> _Activity_: Transcribe every record beneath, precisely as written.

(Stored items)

^^^^

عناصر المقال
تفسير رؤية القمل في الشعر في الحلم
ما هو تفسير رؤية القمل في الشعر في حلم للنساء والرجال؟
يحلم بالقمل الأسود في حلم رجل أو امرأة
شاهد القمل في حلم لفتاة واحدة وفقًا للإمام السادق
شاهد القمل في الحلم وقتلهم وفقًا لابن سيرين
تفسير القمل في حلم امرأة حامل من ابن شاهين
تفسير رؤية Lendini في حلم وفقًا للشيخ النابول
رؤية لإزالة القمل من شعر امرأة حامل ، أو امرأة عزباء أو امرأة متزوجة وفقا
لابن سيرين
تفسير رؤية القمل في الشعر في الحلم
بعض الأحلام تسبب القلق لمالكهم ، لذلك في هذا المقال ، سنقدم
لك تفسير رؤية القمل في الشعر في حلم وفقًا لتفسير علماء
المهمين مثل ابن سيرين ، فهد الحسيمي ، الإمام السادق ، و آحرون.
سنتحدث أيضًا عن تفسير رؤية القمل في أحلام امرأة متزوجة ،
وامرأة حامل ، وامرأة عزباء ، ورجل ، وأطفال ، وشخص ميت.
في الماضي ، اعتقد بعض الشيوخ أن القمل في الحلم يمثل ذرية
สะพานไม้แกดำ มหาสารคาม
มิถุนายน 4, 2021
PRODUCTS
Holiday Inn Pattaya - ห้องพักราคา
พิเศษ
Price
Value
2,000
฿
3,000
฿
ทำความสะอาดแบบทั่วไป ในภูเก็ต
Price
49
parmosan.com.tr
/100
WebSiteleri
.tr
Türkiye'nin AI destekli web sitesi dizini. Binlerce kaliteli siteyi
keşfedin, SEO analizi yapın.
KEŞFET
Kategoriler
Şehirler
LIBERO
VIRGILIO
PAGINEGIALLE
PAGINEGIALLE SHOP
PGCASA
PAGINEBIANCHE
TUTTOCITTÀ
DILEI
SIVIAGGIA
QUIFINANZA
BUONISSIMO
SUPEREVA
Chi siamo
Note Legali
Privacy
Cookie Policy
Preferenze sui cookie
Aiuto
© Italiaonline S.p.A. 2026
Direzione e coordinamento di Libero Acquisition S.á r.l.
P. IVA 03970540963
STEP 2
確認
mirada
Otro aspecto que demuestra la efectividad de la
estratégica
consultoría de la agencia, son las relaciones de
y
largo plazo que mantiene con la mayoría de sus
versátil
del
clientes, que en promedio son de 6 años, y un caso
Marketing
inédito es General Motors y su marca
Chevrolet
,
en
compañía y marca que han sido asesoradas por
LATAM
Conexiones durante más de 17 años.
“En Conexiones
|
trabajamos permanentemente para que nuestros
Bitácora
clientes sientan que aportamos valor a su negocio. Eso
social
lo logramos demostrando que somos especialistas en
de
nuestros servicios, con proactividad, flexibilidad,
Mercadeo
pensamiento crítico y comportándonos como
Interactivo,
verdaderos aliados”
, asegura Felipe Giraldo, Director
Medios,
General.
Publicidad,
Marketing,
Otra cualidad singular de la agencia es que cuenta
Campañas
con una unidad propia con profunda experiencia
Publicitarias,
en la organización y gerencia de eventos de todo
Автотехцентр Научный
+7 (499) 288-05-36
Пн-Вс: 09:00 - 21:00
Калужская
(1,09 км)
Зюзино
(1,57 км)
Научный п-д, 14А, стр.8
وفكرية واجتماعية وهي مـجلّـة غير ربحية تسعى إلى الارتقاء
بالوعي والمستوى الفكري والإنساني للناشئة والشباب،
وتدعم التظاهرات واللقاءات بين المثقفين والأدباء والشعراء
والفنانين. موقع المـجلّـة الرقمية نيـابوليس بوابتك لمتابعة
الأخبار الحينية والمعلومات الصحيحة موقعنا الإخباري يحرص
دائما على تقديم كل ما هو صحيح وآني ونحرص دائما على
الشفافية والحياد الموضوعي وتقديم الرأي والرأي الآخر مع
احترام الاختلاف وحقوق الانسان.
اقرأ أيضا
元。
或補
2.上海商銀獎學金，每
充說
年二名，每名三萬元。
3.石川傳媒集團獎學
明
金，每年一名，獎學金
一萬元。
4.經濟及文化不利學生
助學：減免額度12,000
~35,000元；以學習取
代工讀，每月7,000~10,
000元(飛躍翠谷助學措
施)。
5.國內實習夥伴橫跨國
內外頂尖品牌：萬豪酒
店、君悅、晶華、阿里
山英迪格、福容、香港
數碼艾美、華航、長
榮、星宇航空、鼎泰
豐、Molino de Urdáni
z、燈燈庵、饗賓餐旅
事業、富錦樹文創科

^^^^

> _Result of this task_:
عناصر المقال
تفسير رؤية القمل في الشعر في الحلم
ما هو تفسير رؤية القمل في الشعر في حلم للنساء والرجال؟
يحلم بالقمل الأسود في حلم رجل أو امرأة
شاهد القمل في حلم لفتاة واحدة وفقًا للإمام السادق
شاهد القمل في الحلم وقتلهم وفقًا لابن سيرين
تفسير القمل في حلم امرأة حامل من ابن شاهين
تفسير رؤية Lendini في حلم وفقًا للشيخ النابول
رؤية لإزالة القمل من شعر امرأة حامل ، أو امرأة عزباء أو امرأة متزوجة وفقا
لابن سيرين
تفسير رؤية القمل في الشعر في الحلم
بعض الأحلام تسبب القلق لمالكهم ، لذلك في هذا المقال ، سنقدم
لك تفسير رؤية القمل في الشعر في حلم وفقًا لتفسير علماء
المهمين مثل ابن سيرين ، فهد الحسيمي ، الإمام السادق ، و آحرون.
سنتحدث أيضًا عن تفسير رؤية القمل في أحلام امرأة متزوجة ،
وامرأة حامل ، وامرأة عزباء ، ورجل ، وأطفال ، وشخص ميت.
في الماضي ، اعتقد بعض الشيوخ أن القمل في الحلم يمثل ذرية
สะพานไม้แกดำ มหาสารคาม
มิถุนายน 4, 2021
PRODUCTS
Holiday Inn Pattaya - ห้องพักราคา
พิเศษ
Price
Value
2,000
฿
3,000
฿
ทำความสะอาดแบบทั่วไป ในภูเก็ต
Price
49
parmosan.com.tr
/100
WebSiteleri
.tr
Türkiye'nin AI destekli web sitesi dizini. Binlerce kaliteli siteyi
keşfedin, SEO analizi yapın.
KEŞFET
Kategoriler
Şehirler
LIBERO
VIRGILIO
PAGINEGIALLE
PAGINEGIALLE SHOP
PGCASA
PAGINEBIANCHE
TUTTOCITTÀ
DILEI
SIVIAGGIA
QUIFINANZA
BUONISSIMO
SUPEREVA
Chi siamo
Note Legali
Privacy
Cookie Policy
Preferenze sui cookie
Aiuto
© Italiaonline S.p.A. 2026
Direzione e coordinamento di Libero Acquisition S.á r.l.
P. IVA 03970540963
STEP 2
確認
mirada
Otro aspecto que demuestra la efectividad de la
estratégica
consultoría de la agencia, son las relaciones de
y
largo plazo que mantiene con la mayoría de sus
versátil
del
clientes, que en promedio son de 6 años, y un caso
Marketing
inédito es General Motors y su marca
Chevrolet
,
en
compañía y marca que han sido asesoradas por
LATAM
Conexiones durante más de 17 años.
“En Conexiones
|
trabajamos permanentemente para que nuestros
Bitácora
clientes sientan que aportamos valor a su negocio. Eso
social
lo logramos demostrando que somos especialistas en
de
nuestros servicios, con proactividad, flexibilidad,
Mercadeo
pensamiento crítico y comportándonos como
Interactivo,
verdaderos aliados”
, asegura Felipe Giraldo, Director
Medios,
General.
Publicidad,
Marketing,
Otra cualidad singular de la agencia es que cuenta
Campañas
con una unidad propia con profunda experiencia
Publicitarias,
en la organización y gerencia de eventos de todo
Автотехцентр Научный
+7 (499) 288-05-36
Пн-Вс: 09:00 - 21:00
Калужская
(1,09 км)
Зюзино
(1,57 км)
Научный п-д, 14А, стр.8
وفكرية واجتماعية وهي مـجلّـة غير ربحية تسعى إلى الارتقاء
بالوعي والمستوى الفكري والإنساني للناشئة والشباب،
وتدعم التظاهرات واللقاءات بين المثقفين والأدباء والشعراء
والفنانين. موقع المـجلّـة الرقمية نيـابوليس بوابتك لمتابعة
الأخبار الحينية والمعلومات الصحيحة موقعنا الإخباري يحرص
دائما على تقديم كل ما هو صحيح وآني ونحرص دائما على
الشفافية والحياد الموضوعي وتقديم الرأي والرأي الآخر مع
احترام الاختلاف وحقوق الانسان.
اقرأ أيضا
元。
或補
2.上海商銀獎學金，每
充說
年二名，每名三萬元。
3.石川傳媒集團獎學
明
金，每年一名，獎學金
一萬元。
4.經濟及文化不利學生
助學：減免額度12,000
~35,000元；以學習取
代工讀，每月7,000~10,
000元(飛躍翠谷助學措
施)。
5.國內實習夥伴橫跨國
內外頂尖品牌：萬豪酒
店、君悅、晶華、阿里
山英迪格、福容、香港
數碼艾美、華航、長
榮、星宇航空、鼎泰
豐、Molino de Urdáni
z、燈燈庵、饗賓餐旅
事業、富錦樹文創科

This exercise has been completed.